Australian economic events and implications
The minutes from the last RBA Board meeting offered little that was new and in any case they were pretty dated anyway given that the Statement on Monetary Policy and Governor Steven’s Parliamentary testimony had been released since. It’s not really surprising to learn the RBA had debated whether to ease in February or March – many of those looking for an easing grappled with the same issue. The RBA’s sub-trend outlook for growth, low inflation and assessment that a lower $A is likely needed all point to an easing bias. We continue to see another rate cut in the months ahead.
What to watch over the next week?
In the US, the main focus is likely to be on Fed Chair Janet Yellen’s Congressional testimony (Tuesday and Wednesday) which is likely to confirm that the Fed remains on track to raise interest rates this year, but can be patient in doing so. Meanwhile, data for new and existing home sales (Monday and Wednesday) are likely to show slight falls after strong December gains but with pending home sales (Friday likely to be up, home prices (Tuesday) are likely to have risen further in December and durable goods orders (Thursday) are likely to show a decent rise after a few soft months. Of particular significance, December quarter GDP growth (Friday) is likely to have been revised down further to a 2% pace and inflation is likely to fall to -0.1% year on year at a headline level with core inflation falling to just 1.5% year on year. Both of which are likely to add to the case for the first Fed rate hike to come later in the year rather than in June.
In Japan, January data for household spending, industrial production and the labour market will be watched on Friday for signs that the recovery that commenced last quarter is continuing. January inflation data will also be released.
The flash HSBC China manufacturing PMI (Wednesday) will likely remain softish.
In Australia, December quarter data is expected to show that wages growth (Wednesday) remains at record lows with annual growth of just 2.5%, December quarter construction data (also Wednesday) is likely to be weak with strength in housing offset by weakness in mining related engineering construction and business investment data (Thursday) will be watched for signs of improvement in non-mining investment plans. Private credit data will be released Friday with the main interest being whether housing investor credit is breaching APRA’s 10% growth limit.
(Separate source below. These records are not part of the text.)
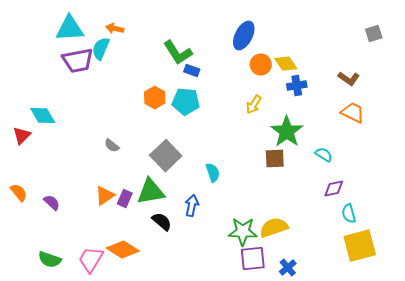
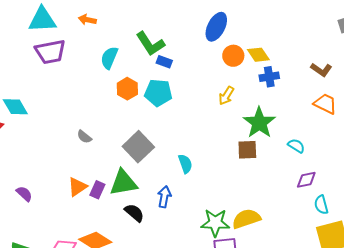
cyan semicircle: (101, 49) -> (109, 58), moved

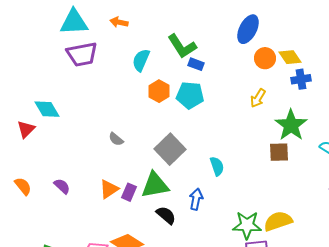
purple semicircle: (24, 194) -> (62, 186), moved

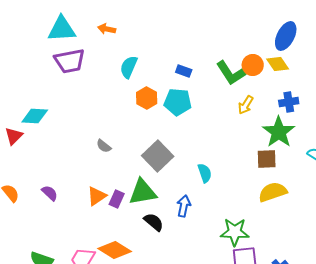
blue ellipse: (248, 29) -> (286, 36), moved
green L-shape: (182, 46) -> (231, 73), moved
blue cross: (301, 79) -> (289, 102), moved
cyan diamond: (47, 109) -> (35, 116), turned -56
yellow semicircle: (278, 221) -> (273, 192), moved

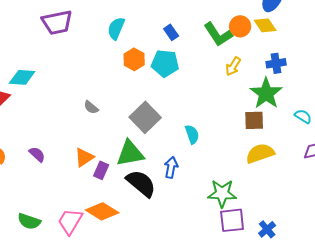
blue rectangle: (184, 71) -> (171, 32), turned 35
purple rectangle: (117, 199) -> (101, 170), moved
black semicircle: (154, 222) -> (141, 183), size x1.5

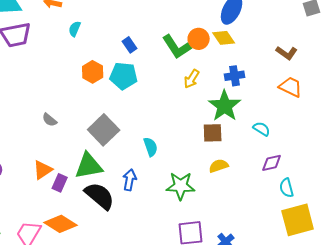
cyan semicircle: (116, 28) -> (75, 29), moved, size x0.7
yellow semicircle: (260, 153) -> (219, 166), size x0.7
green star: (222, 193) -> (181, 186), moved

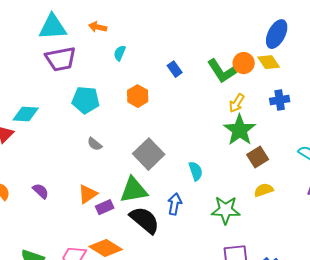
cyan pentagon: (124, 76) -> (86, 100), moved
green star: (225, 106) -> (240, 130), moved
brown square: (213, 133) -> (258, 157), turned -30
purple rectangle: (60, 183) -> (105, 207), turned 42

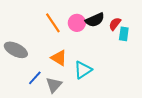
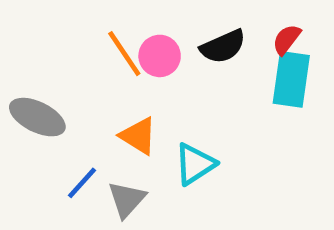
pink circle: (77, 23) -> (160, 56), moved
red semicircle: (115, 24) -> (287, 39), moved
cyan rectangle: (124, 34) -> (291, 79), size x1.6

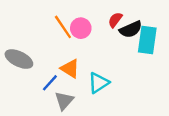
red semicircle: (287, 39) -> (115, 20), moved
black semicircle: (223, 47) -> (131, 29), moved
blue line: (82, 183) -> (50, 83), moved

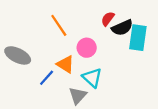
pink circle: (81, 28) -> (87, 48), moved
cyan triangle: (99, 83) -> (92, 78), turned -45
gray triangle: (64, 101) -> (78, 96), moved

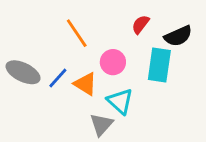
black semicircle: (122, 28) -> (178, 36), moved
cyan rectangle: (138, 38) -> (159, 65), moved
blue line: (47, 78) -> (58, 78), moved

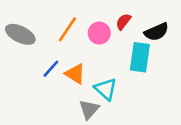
orange line: (77, 33) -> (67, 29), turned 68
pink circle: (113, 62) -> (99, 33), moved
gray ellipse: (23, 72) -> (20, 34), moved

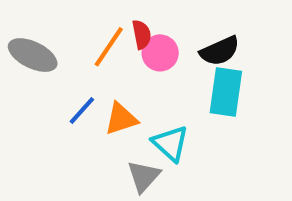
red semicircle: (123, 22) -> (142, 34), moved, turned 132
black semicircle: (156, 32) -> (220, 51), moved
orange triangle: (75, 74) -> (121, 119), turned -50

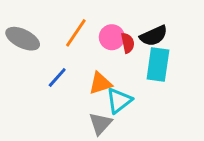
red semicircle: (142, 34) -> (128, 43), moved
orange triangle: (121, 119) -> (100, 83), moved
cyan triangle: (170, 143) -> (119, 101), turned 40

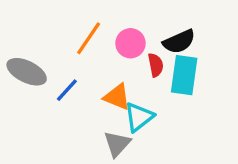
gray ellipse: (23, 39) -> (27, 72), moved
red semicircle: (128, 43) -> (156, 65), moved
orange triangle: (100, 83) -> (117, 97), turned 40

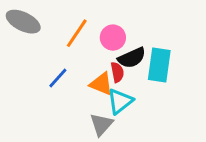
black semicircle: (179, 42) -> (132, 58), moved
red semicircle: (156, 65) -> (117, 72), moved
gray ellipse: (27, 72) -> (23, 22), moved

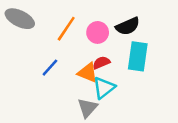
black semicircle: (132, 58) -> (128, 26), moved
red semicircle: (117, 72) -> (101, 63), turned -102

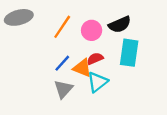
gray ellipse: (20, 19) -> (19, 17), turned -40
blue line: (50, 68) -> (62, 63), moved
gray triangle: (88, 108) -> (63, 89), moved

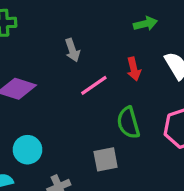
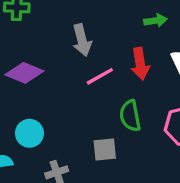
gray arrow: (72, 50) -> (82, 40), size x1.4
red arrow: (134, 69) -> (140, 64), size x1.4

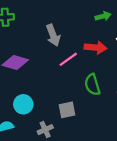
red arrow: (140, 64) -> (96, 48), turned -70
gray square: (105, 150) -> (67, 110), moved

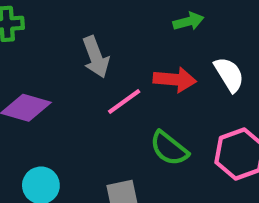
green semicircle: (92, 85) -> (169, 148), turned -35

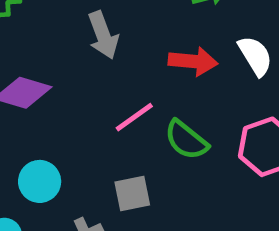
pink line: (124, 101) -> (134, 117), moved

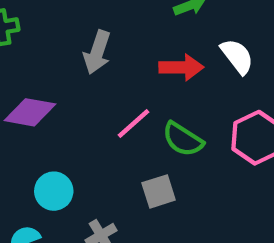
gray arrow: (103, 35) -> (97, 52), turned 45
gray square: (132, 193) -> (159, 191), moved

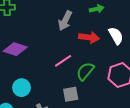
gray arrow: (97, 52) -> (65, 21), moved
green semicircle: (183, 139) -> (85, 71), turned 90

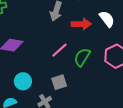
gray square: (71, 94) -> (59, 82), moved

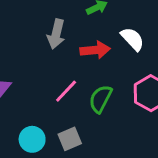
cyan circle: (23, 81) -> (32, 139), moved

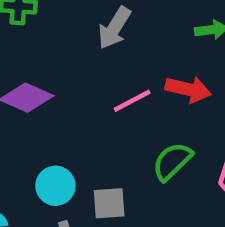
gray arrow: (56, 34) -> (114, 28), moved
pink line: (66, 91) -> (132, 101), moved

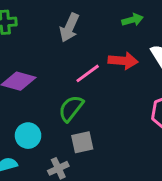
green semicircle: (172, 161) -> (71, 108), moved
cyan circle: (55, 186) -> (28, 136), moved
The Australian December half profit reporting season will wrap up with over 80 major companies reporting including BHP, QBE, Worley Parsons, Qantas and Woolworths.
Outlook for markets
Notwithstanding the risk of a correction – potentially as the Fed eventually moves to raise interest rates – the broad trend in shares is likely to remain up as: valuations, particularly against bonds, are good; economic growth is continuing; and monetary policy is set to remain easy with further easing in Europe, Japan, China and Australia and only a gradual tightening in the US. As such, share markets are likely to see another year of reasonable returns.
Commodity prices have been seeing a bounce from very oversold conditions, with oil in particular looking like it may have built a short term base around $US45/barrel. However, excess supply for many commodities is expected to see them remain in a long term downtrend.
Low bond yields point to soft medium term returns from sovereign bonds, but it’s hard to get too bearish in a world of too much saving, spare capacity and deflation risk.
Short term gyrations aside, the downtrend in the $A is likely to continue as the $US trends up and reflecting the long term downtrend in commodity prices and Australia’s relatively high cost base. We now expect a fall to around $US0.70, with the risk of an overshoot. However, the $A is likely to be little changed against the Yen and Euro.